### Task inputs
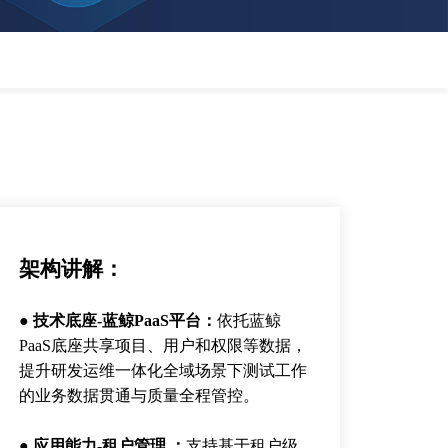
架构讲解：
● 技术底座-蓝鲸PaaS平台：
依托蓝鲸
PaaS底座共享项目、用户和权限等数据，
提升研发运维一体化全域场景下测试工作
的业务数据贯通与质量全程管控。
● 应用能力-租户管理 ：
支持基于租户级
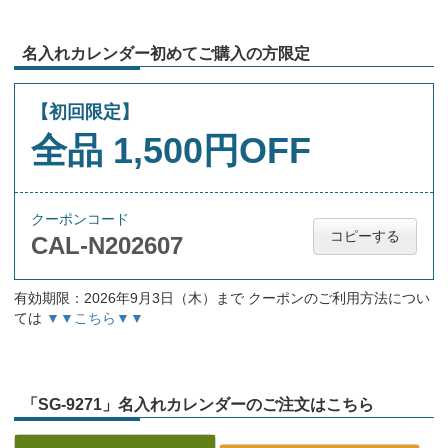
名入れカレンダー初めてご購入の方限定
【初回限定】
全品 1,500円OFF
クーポンコード
コピーする
CAL-N202607
有効期限：2026年9月3日（木）まで クーポンのご利用方法につい
ては
▼▼こちら▼▼
「SG-9271」名入れカレンダーのご注文はこちら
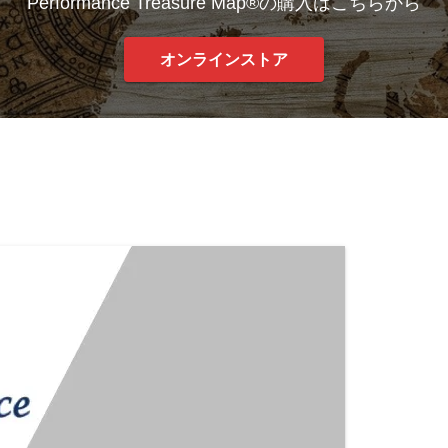
Performance Treasure Map®の購入はこちらから
オンラインストア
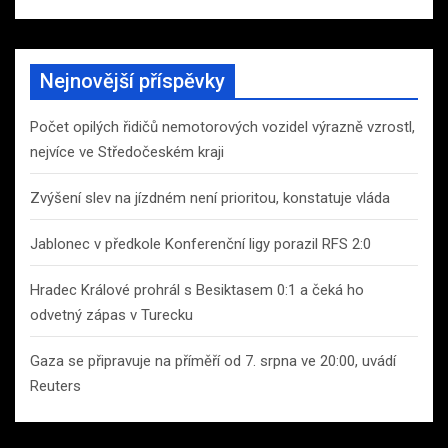
Nejnovější příspěvky
Počet opilých řidičů nemotorových vozidel výrazně vzrostl,
nejvíce ve Středočeském kraji
Zvýšení slev na jízdném není prioritou, konstatuje vláda
Jablonec v předkole Konferenční ligy porazil RFS 2:0
Hradec Králové prohrál s Besiktasem 0:1 a čeká ho
odvetný zápas v Turecku
Gaza se připravuje na příměří od 7. srpna ve 20:00, uvádí
Reuters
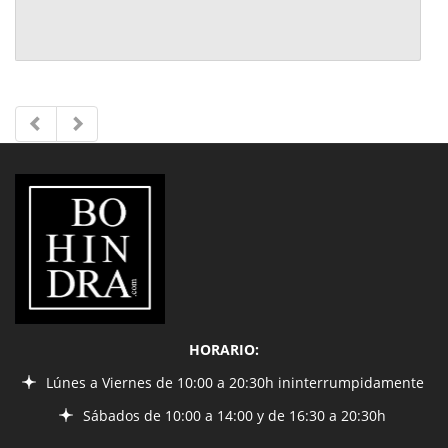
LIBRERÍA
BOHINDRA
HORARIO:
Lúnes a Viernes de 10:00 a 20:30h ininterrumpidamente
Sábados de 10:00 a 14:00 y de 16:30 a 20:30h
INFORMACIÓN
¿Quiénes somos?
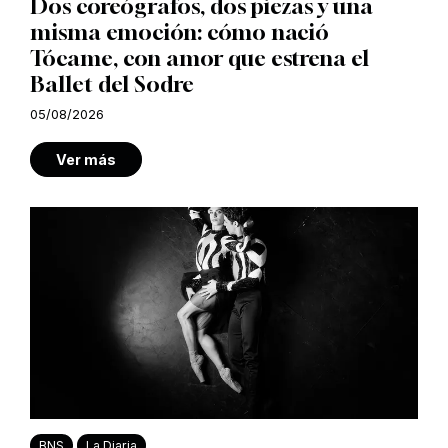
Dos coreógrafos, dos piezas y una
misma emoción: cómo nació
Tócame, con amor que estrena el
Ballet del Sodre
05/08/2026
Ver más
BNS
La Diaria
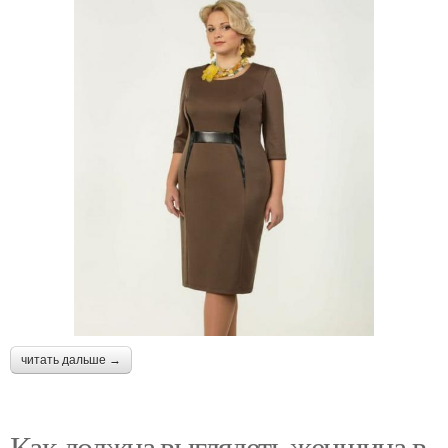
читать дальше →
Как должна выглядеть женщина в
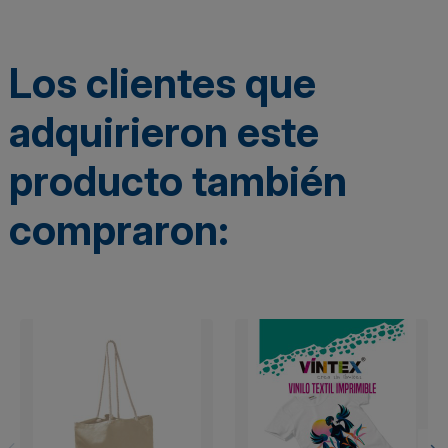
Los clientes que
adquirieron este
producto también
compraron:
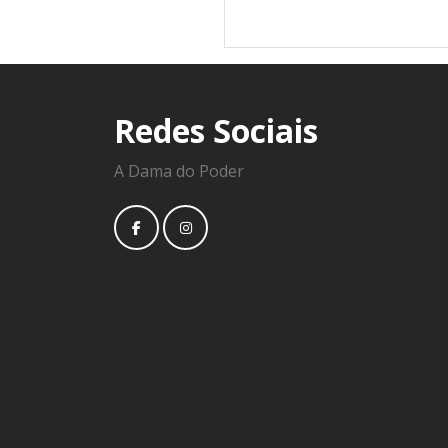
Redes Sociais
A Dama do Poder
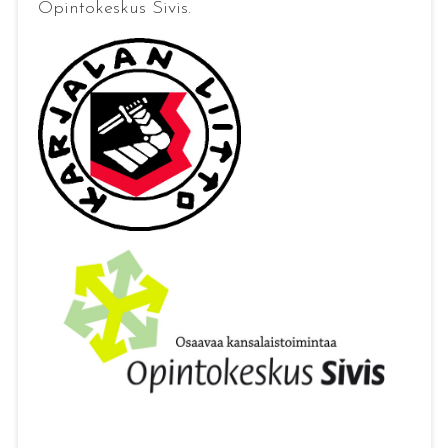
Opintokeskus Sivis.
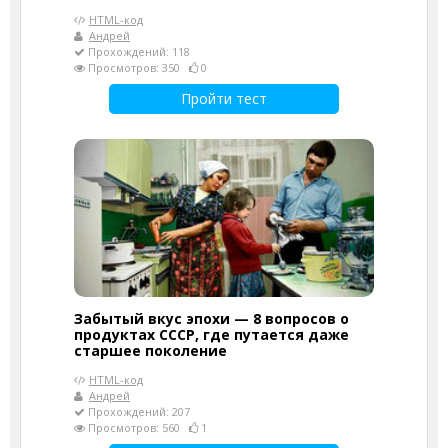
HTML-код
Андрей
Прохождений: 118
Просмотров: 350
0
Пройти тест
Забытый вкус эпохи — 8 вопросов о
продуктах СССР, где путается даже
старшее поколение
HTML-код
Андрей
Прохождений: 207
Просмотров: 560
1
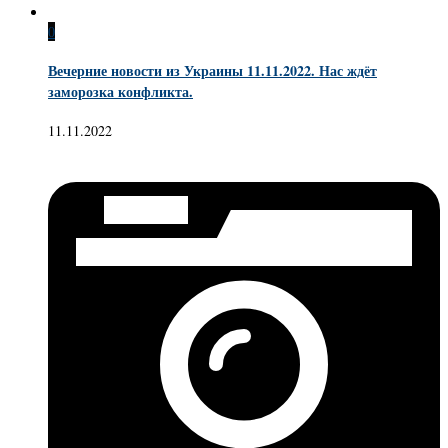
0
Вечерние новости из Украины 11.11.2022. Нас ждёт
заморозка конфликта.
11.11.2022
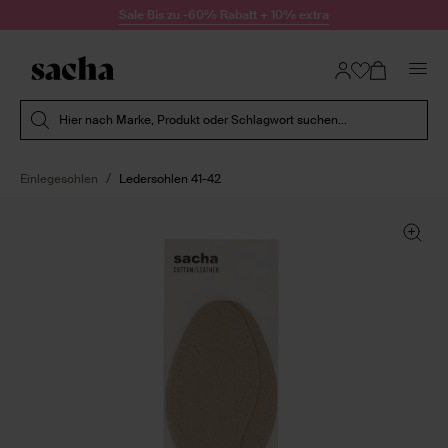
Zum Inhalt springen
Sale Bis zu -60% Rabatt + 10% extra
Suche absenden
Hier nach Marke, Produkt oder Schlagwort suchen...
Einlegesohlen
Ledersohlen 41-42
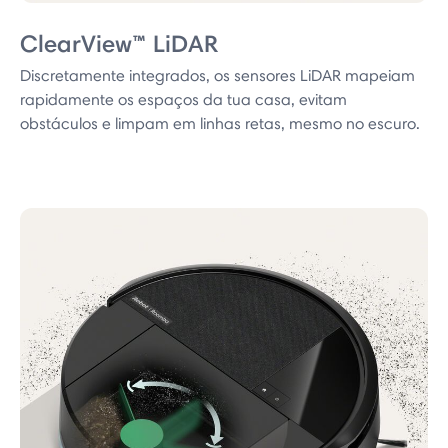
ClearView™ LiDAR
Discretamente integrados, os sensores LiDAR mapeiam
rapidamente os espaços da tua casa, evitam
obstáculos e limpam em linhas retas, mesmo no escuro.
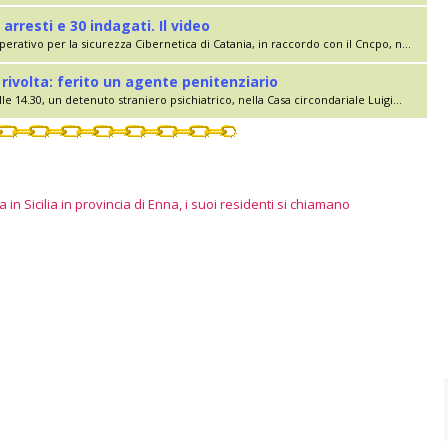
 arresti e 30 indagati. Il video
erativo per la sicurezza Cibernetica di Catania, in raccordo con il Cncpo, n...
rivolta: ferito un agente penitenziario
le 14.30, un detenuto straniero psichiatrico, nella Casa circondariale Luigi...
 in Sicilia in provincia di Enna, i suoi residenti si chiamano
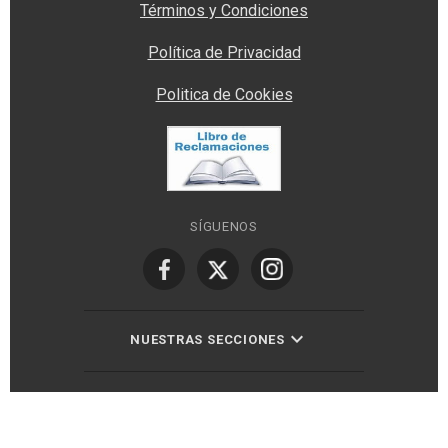
Términos y Condiciones
Política de Privacidad
Politica de Cookies
SÍGUENOS
NUESTRAS SECCIONES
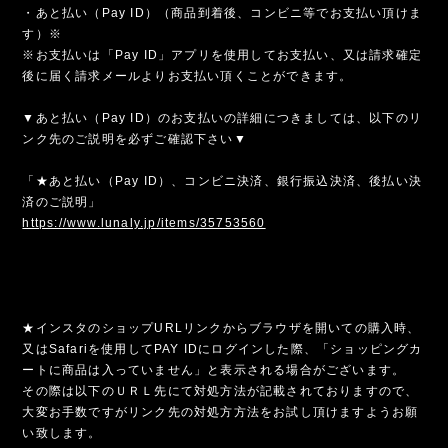
・あと払い（Pay ID）（商品到着後、コンビニ等でお支払い頂けま
す）※
※お支払いは「Pay ID」アプリを使用してお支払い、又は請求確定
後に届く請求メールよりお支払い頂くことができます。
▼あと払い（Pay ID）のお支払いの詳細につきましては、以下のリ
ンク先のご説明を必ずご確認下さい▼
「★あと払い（Pay ID）、コンビニ決済、銀行振込決済、後払い決
済のご説明」
https://www.lunaly.jp/items/35753560
★インスタのショップURLリンクからブラウザを開いての購入時、
又はSafariを使用してPAY IDにログインした際、「ショッピングカ
ートに商品は入っていません」と表示される場合がございます。
その際は以下のＵＲＬ先にて対処方法が記載されておりますので、
大変お手数ですがリンク先の対処方方法をお試し頂けますようお願
い致します。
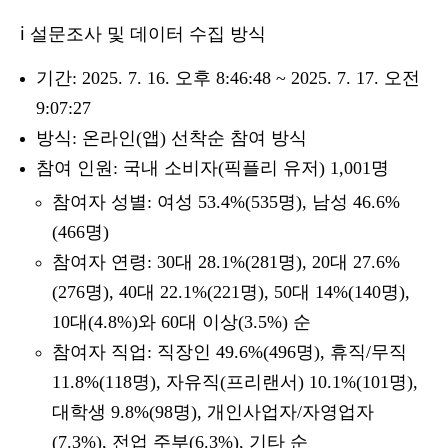
ℹ️ 설문조사 및 데이터 수집 방식
기간: 2025. 7. 16. 오후 8:46:48 ~ 2025. 7. 17. 오전
9:07:27
방식: 온라인(앱) 선착순 참여 방식
참여 인원: 국내 소비자(픽플리 유저) 1,001명
참여자 성별: 여성 53.4%(535명), 남성 46.6%
(466명)
참여자 연령: 30대 28.1%(281명), 20대 27.6%
(276명), 40대 22.1%(221명), 50대 14%(140명),
10대(4.8%)와 60대 이상(3.5%) 순
참여자 직업: 직장인 49.6%(496명), 휴직/무직
11.8%(118명), 자유직(프리랜서) 10.1%(101명),
대학생 9.8%(98명), 개인사업자/자영업자
(7.3%), 전업 주부(6.3%), 기타 순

### Task to carry out
Images stay out, but the rest of the records must be retyped exactly.

### Problem solution
架构讲解：
● 技术底座-蓝鲸PaaS平台：
依托蓝鲸
PaaS底座共享项目、用户和权限等数据，
提升研发运维一体化全域场景下测试工作
的业务数据贯通与质量全程管控。
● 应用能力-租户管理 ：
支持基于租户级
名入れカレンダー初めてご購入の方限定
【初回限定】
全品 1,500円OFF
クーポンコード
コピーする
CAL-N202607
有効期限：2026年9月3日（木）まで クーポンのご利用方法につい
ては
▼▼こちら▼▼
「SG-9271」名入れカレンダーのご注文はこちら
Performance Treasure Map®の購入はこちらから
オンラインストア
Nejnovější příspěvky
Počet opilých řidičů nemotorových vozidel výrazně vzrostl,
nejvíce ve Středočeském kraji
Zvýšení slev na jízdném není prioritou, konstatuje vláda
Jablonec v předkole Konferenční ligy porazil RFS 2:0
Hradec Králové prohrál s Besiktasem 0:1 a čeká ho
odvetný zápas v Turecku
Gaza se připravuje na příměří od 7. srpna ve 20:00, uvádí
Reuters
LIBRERÍA
BOHINDRA
HORARIO:
Lúnes a Viernes de 10:00 a 20:30h ininterrumpidamente
Sábados de 10:00 a 14:00 y de 16:30 a 20:30h
INFORMACIÓN
¿Quiénes somos?
Dos coreógrafos, dos piezas y una
misma emoción: cómo nació
Tócame, con amor que estrena el
Ballet del Sodre
05/08/2026
Ver más
BNS
La Diaria
читать дальше →
Как должна выглядеть женщина в
Los clientes que
adquirieron este
producto también
compraron:
Redes Sociais
A Dama do Poder
Opintokeskus Sivis.
HTML-код
Андрей
Прохождений: 118
Просмотров: 350
0
Пройти тест
Забытый вкус эпохи — 8 вопросов о
продуктах СССР, где путается даже
старшее поколение
HTML-код
Андрей
Прохождений: 207
Просмотров: 560
1
0
Вечерние новости из Украины 11.11.2022. Нас ждёт
заморозка конфликта.
11.11.2022
Zum Inhalt springen
Sale Bis zu -60% Rabatt + 10% extra
Suche absenden
Hier nach Marke, Produkt oder Schlagwort suchen...
Einlegesohlen
Ledersohlen 41-42
ClearView™ LiDAR
Discretamente integrados, os sensores LiDAR mapeiam
rapidamente os espaços da tua casa, evitam
obstáculos e limpam em linhas retas, mesmo no escuro.
 arresti e 30 indagati. Il video
erativo per la sicurezza Cibernetica di Catania, in raccordo con il Cncpo, n...
rivolta: ferito un agente penitenziario
le 14.30, un detenuto straniero psichiatrico, nella Casa circondariale Luigi...
 in Sicilia in provincia di Enna, i suoi residenti si chiamano
Términos y Condiciones
Política de Privacidad
Politica de Cookies
SÍGUENOS
NUESTRAS SECCIONES
・あと払い（Pay ID）（商品到着後、コンビニ等でお支払い頂けま
す）※
※お支払いは「Pay ID」アプリを使用してお支払い、又は請求確定
後に届く請求メールよりお支払い頂くことができます。
▼あと払い（Pay ID）のお支払いの詳細につきましては、以下のリ
ンク先のご説明を必ずご確認下さい▼
「★あと払い（Pay ID）、コンビニ決済、銀行振込決済、後払い決
済のご説明」
https://www.lunaly.jp/items/35753560
★インスタのショップURLリンクからブラウザを開いての購入時、
又はSafariを使用してPAY IDにログインした際、「ショッピングカ
ートに商品は入っていません」と表示される場合がございます。
その際は以下のＵＲＬ先にて対処方法が記載されておりますので、
大変お手数ですがリンク先の対処方方法をお試し頂けますようお願
い致します。
ℹ️ 설문조사 및 데이터 수집 방식
기간: 2025. 7. 16. 오후 8:46:48 ~ 2025. 7. 17. 오전
9:07:27
방식: 온라인(앱) 선착순 참여 방식
참여 인원: 국내 소비자(픽플리 유저) 1,001명
참여자 성별: 여성 53.4%(535명), 남성 46.6%
(466명)
참여자 연령: 30대 28.1%(281명), 20대 27.6%
(276명), 40대 22.1%(221명), 50대 14%(140명),
10대(4.8%)와 60대 이상(3.5%) 순
참여자 직업: 직장인 49.6%(496명), 휴직/무직
11.8%(118명), 자유직(프리랜서) 10.1%(101명),
대학생 9.8%(98명), 개인사업자/자영업자
(7.3%), 전업 주부(6.3%), 기타 순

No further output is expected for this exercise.